■ **HOW TO COMPLETE THIS TASK**: Exactly as they appear, output all of the records. Skip any images.

■ **RECORDS PROVIDED**:
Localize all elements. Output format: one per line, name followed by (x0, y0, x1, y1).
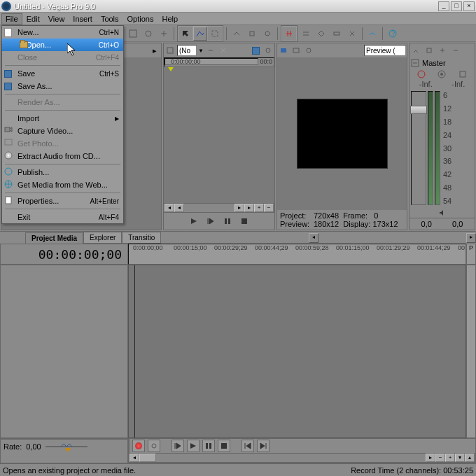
master-fader[interactable] (411, 91, 426, 205)
timeline-marker-p[interactable]: P (466, 244, 476, 265)
timeline-timecode[interactable]: 00:00:00;00 (1, 244, 127, 264)
speaker-icon[interactable] (439, 209, 446, 216)
menu-capture-video[interactable]: Capture Video... (2, 125, 123, 137)
rate-slider[interactable] (46, 442, 88, 451)
menu-save[interactable]: SaveCtrl+S (2, 67, 123, 80)
selection-tool-icon[interactable] (208, 27, 222, 41)
toolbar-btn[interactable] (345, 27, 359, 41)
loop-button[interactable] (148, 440, 160, 452)
trimmer-panel: (No ▼ 0:00:00;00 00:0 ◂◂ ▸▸ +− (163, 43, 275, 230)
menu-import[interactable]: Import▶ (2, 112, 123, 125)
master-btn[interactable] (450, 45, 461, 56)
master-btn[interactable] (437, 45, 448, 56)
stop-button[interactable] (238, 216, 251, 227)
toolbar-btn[interactable] (141, 27, 155, 41)
toolbar-btn[interactable] (299, 27, 313, 41)
tab-scroll-left[interactable]: ◂ (309, 233, 318, 243)
svg-point-4 (265, 31, 270, 36)
play-button[interactable] (187, 440, 200, 452)
menu-get-media-web[interactable]: Get Media from the Web... (2, 178, 123, 191)
svg-point-27 (440, 73, 443, 76)
maximize-button[interactable]: □ (451, 1, 462, 11)
close-button[interactable]: × (463, 1, 475, 11)
play-button[interactable] (188, 216, 200, 227)
menu-options[interactable]: Options (123, 13, 158, 24)
minimize-button[interactable]: _ (438, 1, 449, 11)
pause-button[interactable] (221, 216, 234, 227)
toolbar-btn[interactable] (126, 27, 140, 41)
expand-icon[interactable] (411, 59, 419, 67)
envelope-tool-icon[interactable] (193, 27, 207, 41)
go-end-button[interactable] (257, 440, 270, 452)
panel-btn[interactable] (250, 45, 261, 56)
menu-publish[interactable]: Publish... (2, 166, 123, 178)
go-start-button[interactable] (241, 440, 254, 452)
play-from-start-button[interactable] (204, 216, 217, 227)
snap-tool-icon[interactable] (282, 27, 296, 41)
meter-right (435, 91, 440, 205)
help-icon[interactable]: ? (386, 27, 400, 41)
svg-point-25 (418, 71, 425, 78)
play-from-start-button[interactable] (172, 440, 184, 452)
record-button[interactable] (132, 440, 145, 452)
panel-btn[interactable] (218, 45, 229, 56)
menu-properties[interactable]: Properties...Alt+Enter (2, 195, 123, 207)
timeline: 00:00:00;00 0:00:00;00 00:00:15;00 00:00… (0, 244, 476, 463)
track-list[interactable] (0, 265, 128, 438)
gear-icon[interactable] (438, 70, 446, 78)
tab-project-media[interactable]: Project Media (25, 232, 83, 244)
menu-new[interactable]: New...Ctrl+N (2, 26, 123, 38)
stop-button[interactable] (218, 440, 230, 452)
playhead[interactable] (134, 265, 135, 438)
menu-open[interactable]: Open...Ctrl+O (2, 38, 123, 51)
toolbar-btn[interactable] (230, 27, 244, 41)
preview-quality-dropdown[interactable]: Preview ( (364, 45, 406, 56)
route-icon[interactable] (458, 70, 467, 78)
toolbar-btn[interactable] (314, 27, 328, 41)
tab-scroll-right[interactable]: ▸ (466, 233, 476, 243)
toolbar-btn[interactable] (330, 27, 344, 41)
timeline-ruler[interactable]: 0:00:00;00 00:00:15;00 00:00:29;29 00:00… (128, 244, 466, 265)
panel-btn[interactable] (290, 45, 302, 56)
timeline-vscroll[interactable] (466, 265, 476, 438)
master-btn[interactable] (424, 45, 435, 56)
menu-extract-audio[interactable]: Extract Audio from CD... (2, 150, 123, 162)
publish-icon (4, 167, 14, 177)
timeline-tracks[interactable] (128, 265, 466, 438)
timeline-hscroll[interactable]: ◂ ▸ − + ▾ ▴ (129, 453, 475, 463)
pause-button[interactable] (202, 440, 215, 452)
pointer-tool-icon[interactable] (178, 27, 192, 41)
menu-file[interactable]: File (1, 13, 22, 24)
panel-btn[interactable] (303, 45, 314, 56)
panel-btn[interactable] (262, 45, 274, 56)
menu-edit[interactable]: Edit (22, 13, 44, 24)
menu-tools[interactable]: Tools (97, 13, 123, 24)
meter-scale: 61218 243036 424854 (442, 91, 453, 205)
mute-icon[interactable] (417, 70, 426, 78)
toolbar-btn[interactable] (245, 27, 259, 41)
toolbar-btn[interactable] (365, 27, 379, 41)
panel-btn[interactable] (278, 45, 289, 56)
menu-help[interactable]: Help (158, 13, 182, 24)
menu-exit[interactable]: ExitAlt+F4 (2, 211, 123, 223)
menu-insert[interactable]: Insert (69, 13, 97, 24)
master-btn[interactable] (410, 45, 421, 56)
menu-view[interactable]: View (44, 13, 69, 24)
menu-close[interactable]: CloseCtrl+F4 (2, 51, 123, 64)
toolbar-btn[interactable] (157, 27, 171, 41)
camera-icon (4, 126, 14, 136)
trimmer-dropdown[interactable]: (No (177, 45, 197, 56)
menu-get-photo[interactable]: Get Photo... (2, 137, 123, 150)
file-menu-dropdown: New...Ctrl+N Open...Ctrl+O CloseCtrl+F4 … (1, 25, 124, 224)
tab-transitions[interactable]: Transitio (122, 232, 161, 244)
trimmer-scrollbar[interactable]: ◂◂ ▸▸ +− (164, 203, 274, 213)
tab-explorer[interactable]: Explorer (83, 232, 122, 244)
marker-icon[interactable] (168, 67, 174, 71)
menu-render-as[interactable]: Render As... (2, 96, 123, 108)
menu-save-as[interactable]: Save As... (2, 80, 123, 92)
panel-btn[interactable] (164, 45, 176, 56)
properties-icon (4, 196, 14, 206)
toolbar-btn[interactable] (260, 27, 274, 41)
panel-btn[interactable]: ▸ (149, 45, 160, 56)
panel-btn[interactable] (205, 45, 216, 56)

■ **ANSWER BELOW**:
Localize all elements. Output format: one per line, name followed by (x0, y0, x1, y1).
master-fader[interactable] (411, 91, 426, 205)
timeline-marker-p[interactable]: P (466, 244, 476, 265)
timeline-timecode[interactable]: 00:00:00;00 (1, 244, 127, 264)
speaker-icon[interactable] (439, 209, 446, 216)
menu-capture-video[interactable]: Capture Video... (2, 125, 123, 137)
rate-slider[interactable] (46, 442, 88, 451)
menu-save[interactable]: SaveCtrl+S (2, 67, 123, 80)
selection-tool-icon[interactable] (208, 27, 222, 41)
toolbar-btn[interactable] (345, 27, 359, 41)
loop-button[interactable] (148, 440, 160, 452)
trimmer-panel: (No ▼ 0:00:00;00 00:0 ◂◂ ▸▸ +− (163, 43, 275, 230)
menu-import[interactable]: Import▶ (2, 112, 123, 125)
master-btn[interactable] (450, 45, 461, 56)
master-btn[interactable] (437, 45, 448, 56)
stop-button[interactable] (238, 216, 251, 227)
toolbar-btn[interactable] (141, 27, 155, 41)
toolbar-btn[interactable] (299, 27, 313, 41)
tab-scroll-left[interactable]: ◂ (309, 233, 318, 243)
svg-point-4 (265, 31, 270, 36)
play-button[interactable] (187, 440, 200, 452)
menu-get-media-web[interactable]: Get Media from the Web... (2, 178, 123, 191)
svg-point-27 (440, 73, 443, 76)
maximize-button[interactable]: □ (451, 1, 462, 11)
close-button[interactable]: × (463, 1, 475, 11)
play-button[interactable] (188, 216, 200, 227)
menu-options[interactable]: Options (123, 13, 158, 24)
minimize-button[interactable]: _ (438, 1, 449, 11)
pause-button[interactable] (221, 216, 234, 227)
toolbar-btn[interactable] (126, 27, 140, 41)
expand-icon[interactable] (411, 59, 419, 67)
envelope-tool-icon[interactable] (193, 27, 207, 41)
go-end-button[interactable] (257, 440, 270, 452)
panel-btn[interactable] (250, 45, 261, 56)
menu-publish[interactable]: Publish... (2, 166, 123, 178)
go-start-button[interactable] (241, 440, 254, 452)
play-from-start-button[interactable] (204, 216, 217, 227)
snap-tool-icon[interactable] (282, 27, 296, 41)
meter-right (435, 91, 440, 205)
help-icon[interactable]: ? (386, 27, 400, 41)
svg-point-25 (418, 71, 425, 78)
play-from-start-button[interactable] (172, 440, 184, 452)
record-button[interactable] (132, 440, 145, 452)
panel-btn[interactable] (218, 45, 229, 56)
menu-properties[interactable]: Properties...Alt+Enter (2, 195, 123, 207)
timeline: 00:00:00;00 0:00:00;00 00:00:15;00 00:00… (0, 244, 476, 463)
track-list[interactable] (0, 265, 128, 438)
gear-icon[interactable] (438, 70, 446, 78)
tab-project-media[interactable]: Project Media (25, 232, 83, 244)
menu-new[interactable]: New...Ctrl+N (2, 26, 123, 38)
stop-button[interactable] (218, 440, 230, 452)
playhead[interactable] (134, 265, 135, 438)
menu-open[interactable]: Open...Ctrl+O (2, 38, 123, 51)
toolbar-btn[interactable] (230, 27, 244, 41)
preview-quality-dropdown[interactable]: Preview ( (364, 45, 406, 56)
route-icon[interactable] (458, 70, 467, 78)
toolbar-btn[interactable] (314, 27, 328, 41)
tab-scroll-right[interactable]: ▸ (466, 233, 476, 243)
toolbar-btn[interactable] (330, 27, 344, 41)
timeline-ruler[interactable]: 0:00:00;00 00:00:15;00 00:00:29;29 00:00… (128, 244, 466, 265)
panel-btn[interactable] (290, 45, 302, 56)
timeline-vscroll[interactable] (466, 265, 476, 438)
master-btn[interactable] (424, 45, 435, 56)
menu-extract-audio[interactable]: Extract Audio from CD... (2, 150, 123, 162)
publish-icon (4, 167, 14, 177)
timeline-tracks[interactable] (128, 265, 466, 438)
timeline-hscroll[interactable]: ◂ ▸ − + ▾ ▴ (129, 453, 475, 463)
pause-button[interactable] (202, 440, 215, 452)
pointer-tool-icon[interactable] (178, 27, 192, 41)
menu-file[interactable]: File (1, 13, 22, 24)
panel-btn[interactable] (303, 45, 314, 56)
panel-btn[interactable] (262, 45, 274, 56)
menu-edit[interactable]: Edit (22, 13, 44, 24)
menu-tools[interactable]: Tools (97, 13, 123, 24)
meter-scale: 61218 243036 424854 (442, 91, 453, 205)
mute-icon[interactable] (417, 70, 426, 78)
toolbar-btn[interactable] (245, 27, 259, 41)
toolbar-btn[interactable] (365, 27, 379, 41)
panel-btn[interactable] (278, 45, 289, 56)
menu-help[interactable]: Help (158, 13, 182, 24)
menu-exit[interactable]: ExitAlt+F4 (2, 211, 123, 223)
menu-insert[interactable]: Insert (69, 13, 97, 24)
master-btn[interactable] (410, 45, 421, 56)
menu-view[interactable]: View (44, 13, 69, 24)
menu-close[interactable]: CloseCtrl+F4 (2, 51, 123, 64)
toolbar-btn[interactable] (157, 27, 171, 41)
camera-icon (4, 126, 14, 136)
trimmer-dropdown[interactable]: (No (177, 45, 197, 56)
menu-get-photo[interactable]: Get Photo... (2, 137, 123, 150)
file-menu-dropdown: New...Ctrl+N Open...Ctrl+O CloseCtrl+F4 … (1, 25, 124, 224)
tab-transitions[interactable]: Transitio (122, 232, 161, 244)
trimmer-scrollbar[interactable]: ◂◂ ▸▸ +− (164, 203, 274, 213)
tab-explorer[interactable]: Explorer (83, 232, 122, 244)
marker-icon[interactable] (168, 67, 174, 71)
menu-render-as[interactable]: Render As... (2, 96, 123, 108)
menu-save-as[interactable]: Save As... (2, 80, 123, 92)
panel-btn[interactable] (164, 45, 176, 56)
properties-icon (4, 196, 14, 206)
toolbar-btn[interactable] (260, 27, 274, 41)
panel-btn[interactable]: ▸ (149, 45, 160, 56)
panel-btn[interactable] (205, 45, 216, 56)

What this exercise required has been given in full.